If Maguire was hard to keep interested in, Chabon’s book was hard to get interested in. At least at first.
For one, the Gentiles among us will need a Yiddish-English dictionary just to stop from being confused (by the way Chabon used one when writing this book check it out here). My Yiddish vocabulary consists of three words, Oy! Schmuck and Mench, none of which are very helpful in this case. I kept getting the sholem (a gun or is it blessing or is that an inside joke I just don’t get?????) mixed up with a Shoyfer (an imaginary brand of cell phone, which incidentally means a “ram’s horn” in Yiddish), which as you can see is awfully disconcerting, particularly when Landsman, his volatile protagonist, is angrily reaching into his coat pocket for one (or the other). It took me many dozens of pages to either figure the words out by context or to ignore them completely. I’m sure his names are amusing to the Jewish among us, but they are just Yiddish to me.

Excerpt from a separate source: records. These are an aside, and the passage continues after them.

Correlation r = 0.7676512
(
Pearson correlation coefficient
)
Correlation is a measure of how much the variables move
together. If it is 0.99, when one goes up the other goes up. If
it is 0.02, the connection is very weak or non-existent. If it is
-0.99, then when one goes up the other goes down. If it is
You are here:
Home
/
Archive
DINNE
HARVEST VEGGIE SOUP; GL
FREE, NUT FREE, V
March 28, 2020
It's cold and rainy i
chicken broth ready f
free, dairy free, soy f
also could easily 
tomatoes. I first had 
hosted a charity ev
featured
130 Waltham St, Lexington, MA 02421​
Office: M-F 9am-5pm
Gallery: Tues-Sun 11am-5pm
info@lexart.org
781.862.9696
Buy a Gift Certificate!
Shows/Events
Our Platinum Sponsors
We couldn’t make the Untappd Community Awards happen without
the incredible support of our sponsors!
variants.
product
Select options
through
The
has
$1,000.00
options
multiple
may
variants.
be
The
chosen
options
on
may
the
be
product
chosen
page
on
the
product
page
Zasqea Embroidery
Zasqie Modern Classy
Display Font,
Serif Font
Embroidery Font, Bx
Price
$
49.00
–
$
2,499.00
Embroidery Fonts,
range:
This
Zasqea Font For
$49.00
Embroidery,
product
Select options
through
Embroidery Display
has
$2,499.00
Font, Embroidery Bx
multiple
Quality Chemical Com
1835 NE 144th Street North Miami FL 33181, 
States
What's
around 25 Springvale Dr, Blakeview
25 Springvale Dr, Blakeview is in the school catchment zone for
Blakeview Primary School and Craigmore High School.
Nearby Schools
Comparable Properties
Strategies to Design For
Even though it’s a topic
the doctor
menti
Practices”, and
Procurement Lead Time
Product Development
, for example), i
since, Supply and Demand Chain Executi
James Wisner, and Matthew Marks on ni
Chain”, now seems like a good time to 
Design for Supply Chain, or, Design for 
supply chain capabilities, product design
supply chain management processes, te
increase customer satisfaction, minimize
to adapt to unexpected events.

But I sallied forth and as anyone of you who have read A Clockwork Orange know, you can pick up enough to understand fairly quickly. By then I was drawn in by the noir detective story (who can resist a good murder mystery?) and totally, absolutely hooked. Besides Chabon, in between Yiddish-isms, is mercilessly brilliant. He’s irresistible. He had me at “His accent was like a sausage recipe with footnotes” and kept me with “Her voice was like an onion rolling in a bucket.”
Sentences like these can wound the heart.